I am astounded that the public would demand that the Pacific White Sided Dolphins and Artic Belguas be released back to the ocean, ignoring the great amount we have and could still learn about their species from caring for them, ignoring the importance of facilitating human contact with these animals so we can develop a knowledge and care for these animals so conservation efforts will only grow with the next generation, and ignoring the fact that we may very well be sentencing them to a wild life without the tools they require to survive out there (hence their rescuing) or even worse to an environment that is completely foreign to them (as with Qila, the Beluga in our care who was born at the Vancouver Aquarium, and never subjected to the ocean).
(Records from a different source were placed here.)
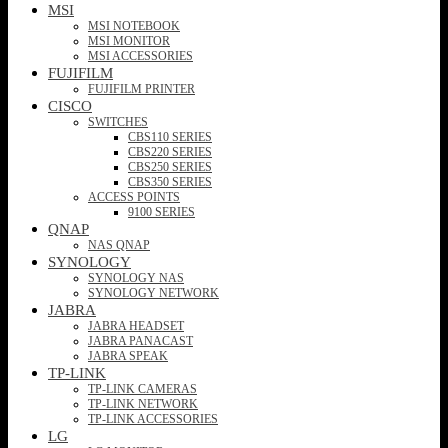
MSI
MSI NOTEBOOK
MSI MONITOR
MSI ACCESSORIES
FUJIFILM
FUJIFILM PRINTER
CISCO
SWITCHES
CBS110 SERIES
CBS220 SERIES
CBS250 SERIES
CBS350 SERIES
ACCESS POINTS
9100 SERIES
QNAP
NAS QNAP
SYNOLOGY
SYNOLOGY NAS
SYNOLOGY NETWORK
JABRA
JABRA HEADSET
JABRA PANACAST
JABRA SPEAK
TP-LINK
TP-LINK CAMERAS
TP-LINK NETWORK
TP-LINK ACCESSORIES
LG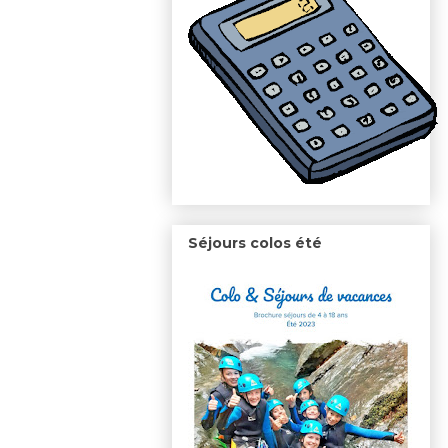
Séjours colos été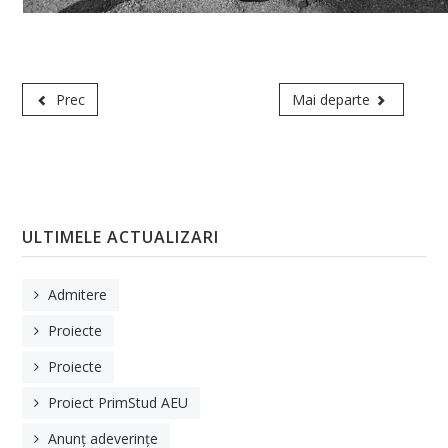
Ediția 2022
BIP EU Green
Prec
Mai departe
FACULTATE
Despre noi
Baza materială
Conducere
ULTIMELE ACTUALIZARI
Departamente
Admitere
Departamentul de Arhitectură
Proiecte
Departamentul de Cadastru
Proiecte
Departamentul de Inginerie Civilă
Proiect PrimStud AEU
Secretariat
Anunț adeverințe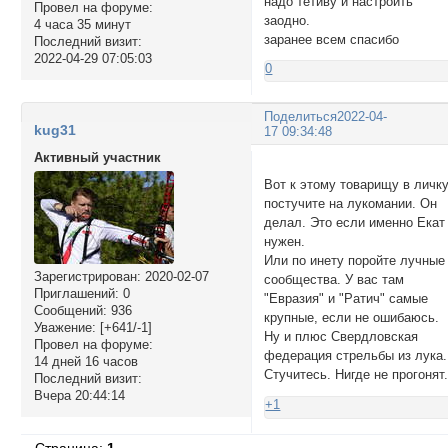
надо тетиву и настроить
Провел на форуме:
заодно.
4 часа 35 минут
заранее всем спасибо
Последний визит:
2022-04-29 07:05:03
0
Поделиться
2022-04-
kug31
17 09:34:48
Активный участник
Вот к этому товарищу в личк
постучите на лукомании. Он
делал. Это если именно Екат
нужен.
Или по инету поройте лучные
Зарегистрирован
: 2020-02-07
сообщества. У вас там
Приглашений:
0
"Евразия" и "Ратич" самые
Сообщений:
936
крупные, если не ошибаюсь.
Уважение:
[+641/-1]
Ну и плюс Свердловская
Провел на форуме:
федерация стрельбы из лука.
14 дней 16 часов
Стучитесь. Нигде не прогонят
Последний визит:
Вчера 20:44:14
+1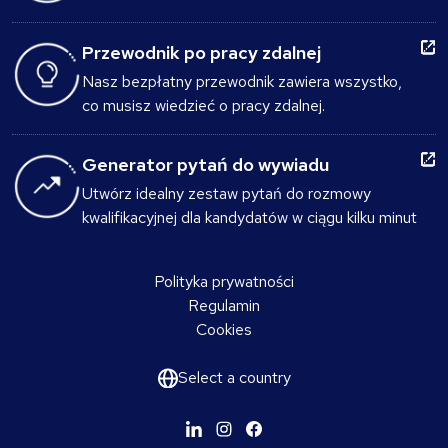
Przewodnik po pracy zdalnej
Nasz bezpłatny przewodnik zawiera wszystko,
co musisz wiedzieć o pracy zdalnej.
Generator pytań do wywiadu
Utwórz idealny zestaw pytań do rozmowy
kwalifikacyjnej dla kandydatów w ciągu kilku minut
Polityka prywatności
Regulamin
Cookies
Select a country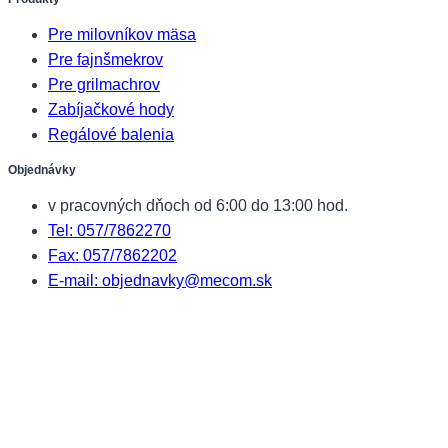
Pre milovníkov mäsa
Pre fajnšmekrov
Pre grilmachrov
Zabíjačkové hody
Regálové balenia
Objednávky
v pracovných dňoch od 6:00 do 13:00 hod.
Tel: 057/7862270
Fax: 057/7862202
E-mail: objednavky@mecom.sk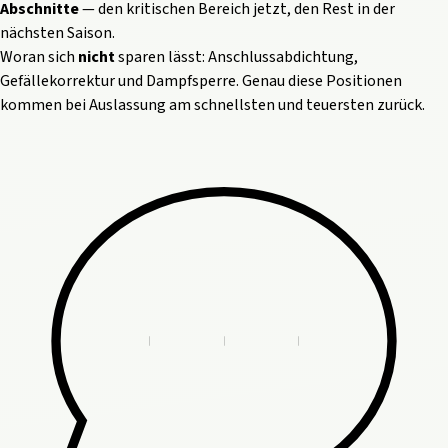
Abschnitte
— den kritischen Bereich jetzt, den Rest in der
nächsten Saison.
Woran sich
nicht
sparen lässt: Anschlussabdichtung,
Gefällekorrektur und Dampfsperre. Genau diese Positionen
kommen bei Auslassung am schnellsten und teuersten zurück.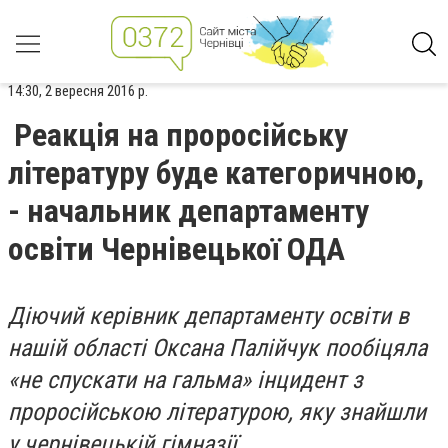
14:30, 2 вересня 2016 р.
Реакція на проросійську
літературу буде категоричною,
- начальник департаменту
освіти Чернівецької ОДА
Діючий керівник департаменту освіти в
нашій області Оксана Палійчук пообіцяла
«не спускати на гальма» інцидент з
проросійською літературою, яку знайшли
у чернівецькій гімназії.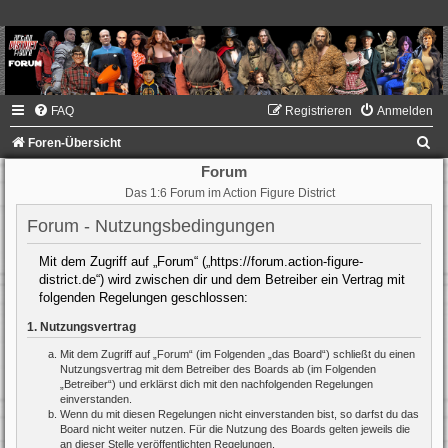
FAQ
Registrieren
Anmelden
S
Foren-Übersicht
u
Forum
Das 1:6 Forum im Action Figure District
c
h
Forum - Nutzungsbedingungen
e
Mit dem Zugriff auf „Forum“ („https://forum.action-figure-
district.de“) wird zwischen dir und dem Betreiber ein Vertrag mit
folgenden Regelungen geschlossen:
1. Nutzungsvertrag
Mit dem Zugriff auf „Forum“ (im Folgenden „das Board“) schließt du einen
Nutzungsvertrag mit dem Betreiber des Boards ab (im Folgenden
„Betreiber“) und erklärst dich mit den nachfolgenden Regelungen
einverstanden.
Wenn du mit diesen Regelungen nicht einverstanden bist, so darfst du das
Board nicht weiter nutzen. Für die Nutzung des Boards gelten jeweils die
an dieser Stelle veröffentlichten Regelungen.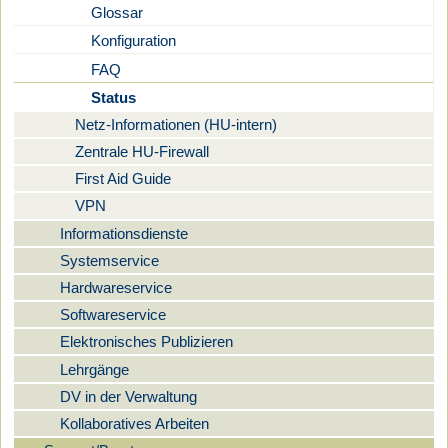
Glossar
Konfiguration
FAQ
Status
Netz-Informationen (HU-intern)
Zentrale HU-Firewall
First Aid Guide
VPN
Informationsdienste
Systemservice
Hardwareservice
Softwareservice
Elektronisches Publizieren
Lehrgänge
DV in der Verwaltung
Kollaboratives Arbeiten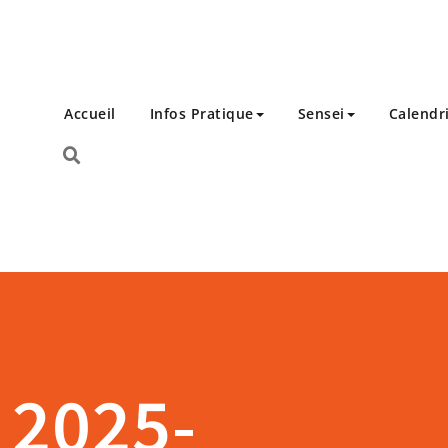
Accueil
Infos Pratique
Sensei
Calendr
 2025-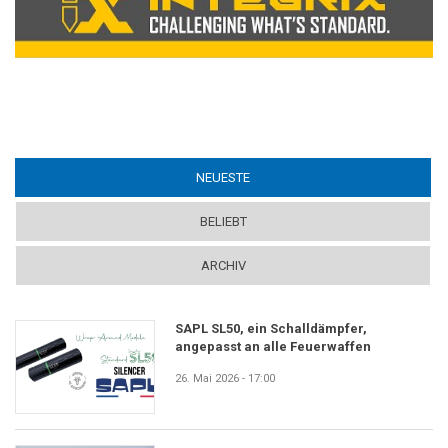
NEUESTE
(ACTIVE TAB)
BELIEBT
ARCHIV
SAPL SL50, ein Schalldämpfer,
angepasst an alle Feuerwaffen
26. Mai 2026 - 17:00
The fact is, we both want a world in which animal care if based in rescue, rehabilitation, and conservation. Perhaps if someone deemed to ask one of the Vancouver Aquarium staff, they would learn that we don’t object to those listed standards of animal care the public is demanding.
We already live by them.


Written by Eric Biskupski, a former Guest Services Lead at the Vancouver Aquarium. He was an employee of the Aquarium for five years. Eric also House Manages for the Vancouver Symphony Orchestra’s School of Music and performs as an actor in local productions.